I've been trying to switch to MySQL-based session storage instead of the native PHP session storage. In doing so, I've run into a lot of code on the web that exhibits a serious flaw regarding concurrent requests from the same client. All the code I've seen has glossed over the need to lock the session for the duration of the request, e.g. not allow concurrent requests to use it until it has finished. PHP's native session handler correctly does this, but lots of MySQL-driven session code does not.
Neither do.
Example timeline:
1. client sends a request
2. session data is loaded from the db 3. same client sends a request before the first one is finished (e.g. frames, tabbed browsing, slow server response times, etc)
4. session data is again loaded from the db
5. the first request changes some values in $_SESSION
6. the second request changes some values in $_SESSION
7. the first request writes the data to the db and exits
8. the second request writes it's data (over that written by the first request) and exits
PHP's native handler solves this problem by forcing concurrent requests to wait for each other. The same thing needs to happen in a database-driven session handler.
No request should be blocking (i.e. wait for concurrent processes to execute). This implies a poor understanding of transactional processing from both yourself and PHP!
SO, does anyone have some code that uses MySQL to replace PHP's native
session storage that also correctly handles this concurrency problem? Ideally I'd like to see just a set of functions that can be used with sessions_set_save_handler() to transparently shift PHP's sessions to a database, but I'm not going to use the stuff I've found on the web or even in books (appendix D of O'Reilly's Web Database Applications with PHP & MySQL publishes code with this problem).
Forget it - rethink how your application is architected.
Folks using database sessions who do not deal with this scenario be warned! I'm surprised so much bad code is going around for this task...
Agree.
Some guidelines, from my experience of developing time-critical transactional systems in .Net (100 transactions/second type load).

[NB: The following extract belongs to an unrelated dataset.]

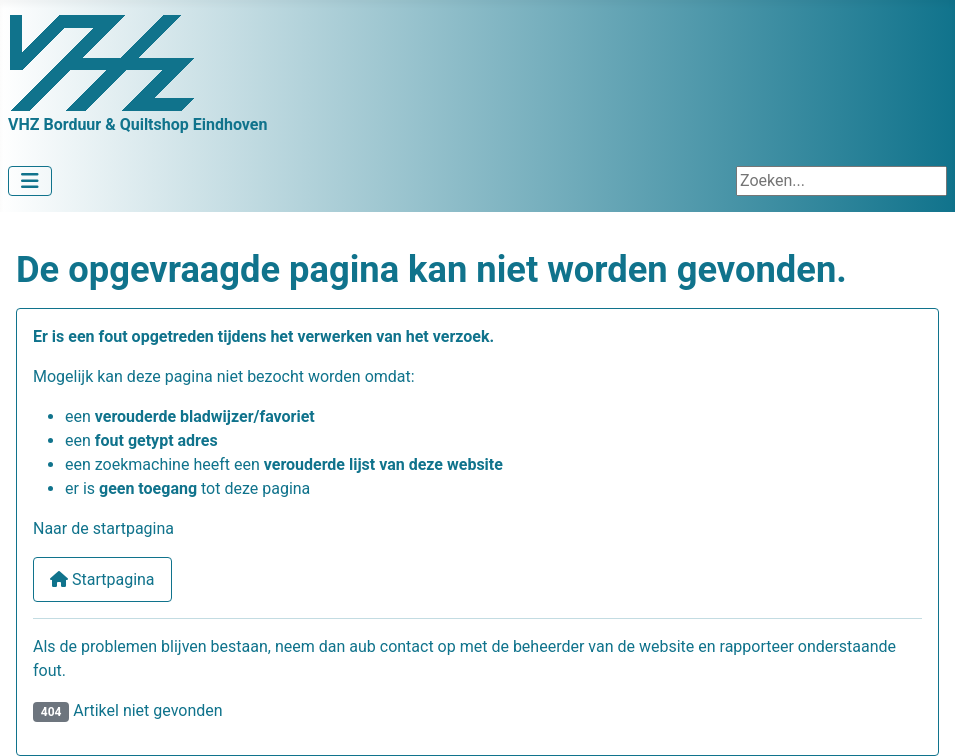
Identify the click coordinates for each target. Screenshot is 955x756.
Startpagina (102, 579)
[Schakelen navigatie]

- You usually only store some kind of identification for a user in the session - no other data. doing otherwise is dangerous as there are multiple copies of data floating around uncontrolled. A session-id is enough information to store. Don't use the session for storing data willy nilly - it is for identifying the session only - nothing else. Can't say that enough. Don't use it for shortcutting code.
- If you want a proper transactional system, there are two ways to handle concurrency:
1. Block until the transaction is committed - no good for performance and scalability as you spend more time waiting than doing.
2. Fail commit on change. A sample solution: For each row, add an INT which is incremented every time the data is updated (or use TIMESTAMP in MySQL if you have to use it). Read the value with the data and send it every time the data is saved. If the value is the same when it is recieved, then consistency can be guaranteed so update the row, else rollback the transaction (and tell the user someone else changed it before them - reload the view and give them an opportunity to update it again). This requires a good understanding of the DBMS you are using and the principles around ACID compliant databases.
I'd personally recomment PostgreSQL over MySQL as MySQL is not truly atomic and can't do transactions database-side (no server-side programming) which makes it about as scalable as a brick. Small updates/reads yeah but nothing much more complicated.
Personally, no-one in the PHP/MySQL arena tends to understand these concepts as the two technologies are rarely used for pushing data around on big systems (this is generally Java/Postgres' domain).
I ONLY use PHP/MySQL for knocking up quick web apps to fart out content - nothing serious because it's simply not suited.